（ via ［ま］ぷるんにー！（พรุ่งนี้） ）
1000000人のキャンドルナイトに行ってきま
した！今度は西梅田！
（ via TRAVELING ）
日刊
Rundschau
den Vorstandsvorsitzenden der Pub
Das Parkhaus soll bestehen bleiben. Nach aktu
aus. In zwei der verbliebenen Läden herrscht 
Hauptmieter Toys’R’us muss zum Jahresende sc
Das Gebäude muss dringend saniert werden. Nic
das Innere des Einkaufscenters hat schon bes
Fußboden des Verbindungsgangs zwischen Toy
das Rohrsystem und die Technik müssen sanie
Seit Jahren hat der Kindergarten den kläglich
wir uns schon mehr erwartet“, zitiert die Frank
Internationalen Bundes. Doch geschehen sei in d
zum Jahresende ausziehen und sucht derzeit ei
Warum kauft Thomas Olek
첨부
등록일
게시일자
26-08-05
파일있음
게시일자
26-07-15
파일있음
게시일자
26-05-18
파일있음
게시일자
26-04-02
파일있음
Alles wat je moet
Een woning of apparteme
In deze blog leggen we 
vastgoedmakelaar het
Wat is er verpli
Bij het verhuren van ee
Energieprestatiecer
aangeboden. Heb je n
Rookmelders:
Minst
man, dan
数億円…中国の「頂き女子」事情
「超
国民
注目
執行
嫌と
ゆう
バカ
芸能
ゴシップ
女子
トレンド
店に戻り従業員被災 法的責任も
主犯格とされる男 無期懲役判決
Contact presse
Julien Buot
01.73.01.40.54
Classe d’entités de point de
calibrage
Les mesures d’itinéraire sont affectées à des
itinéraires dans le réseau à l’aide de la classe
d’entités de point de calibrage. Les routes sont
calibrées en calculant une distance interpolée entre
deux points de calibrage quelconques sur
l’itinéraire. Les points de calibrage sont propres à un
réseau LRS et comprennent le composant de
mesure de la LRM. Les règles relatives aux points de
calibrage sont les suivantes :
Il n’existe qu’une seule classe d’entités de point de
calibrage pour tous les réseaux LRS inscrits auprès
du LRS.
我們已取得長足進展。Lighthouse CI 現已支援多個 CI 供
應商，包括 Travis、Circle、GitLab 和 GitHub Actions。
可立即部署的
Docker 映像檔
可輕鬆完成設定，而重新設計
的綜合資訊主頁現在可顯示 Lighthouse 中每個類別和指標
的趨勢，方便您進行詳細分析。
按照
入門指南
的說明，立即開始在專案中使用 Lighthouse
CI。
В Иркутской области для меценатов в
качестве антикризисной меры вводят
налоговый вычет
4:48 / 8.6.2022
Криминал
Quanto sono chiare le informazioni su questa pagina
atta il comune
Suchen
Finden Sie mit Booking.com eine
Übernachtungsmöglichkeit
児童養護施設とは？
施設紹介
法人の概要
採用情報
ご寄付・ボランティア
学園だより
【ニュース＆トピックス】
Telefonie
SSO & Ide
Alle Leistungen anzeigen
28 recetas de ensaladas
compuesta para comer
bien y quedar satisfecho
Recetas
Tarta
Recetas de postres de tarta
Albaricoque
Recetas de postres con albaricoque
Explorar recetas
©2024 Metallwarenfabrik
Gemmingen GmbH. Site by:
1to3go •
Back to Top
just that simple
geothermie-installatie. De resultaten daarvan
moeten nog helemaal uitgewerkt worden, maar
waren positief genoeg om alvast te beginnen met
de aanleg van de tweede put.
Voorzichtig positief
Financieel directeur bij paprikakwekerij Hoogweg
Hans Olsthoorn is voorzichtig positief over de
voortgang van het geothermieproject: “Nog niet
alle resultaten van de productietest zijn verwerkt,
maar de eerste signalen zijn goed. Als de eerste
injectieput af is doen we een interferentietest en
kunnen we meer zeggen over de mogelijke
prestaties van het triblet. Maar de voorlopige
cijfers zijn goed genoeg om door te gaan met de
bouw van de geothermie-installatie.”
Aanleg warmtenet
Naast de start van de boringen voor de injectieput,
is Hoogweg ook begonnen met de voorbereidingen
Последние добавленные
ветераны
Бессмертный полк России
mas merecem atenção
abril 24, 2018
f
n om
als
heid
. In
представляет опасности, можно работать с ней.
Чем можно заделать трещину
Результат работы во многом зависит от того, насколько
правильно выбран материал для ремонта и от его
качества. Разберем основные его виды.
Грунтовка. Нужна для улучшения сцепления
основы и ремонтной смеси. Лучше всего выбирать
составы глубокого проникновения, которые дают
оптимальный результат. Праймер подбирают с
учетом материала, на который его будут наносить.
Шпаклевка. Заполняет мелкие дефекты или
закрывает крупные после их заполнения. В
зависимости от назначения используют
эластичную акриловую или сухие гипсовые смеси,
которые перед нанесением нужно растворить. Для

** REQUIRED WORK **
State the number of lines in the data above that include the word "можно", leaving out any other words.

** RESPONSE **
2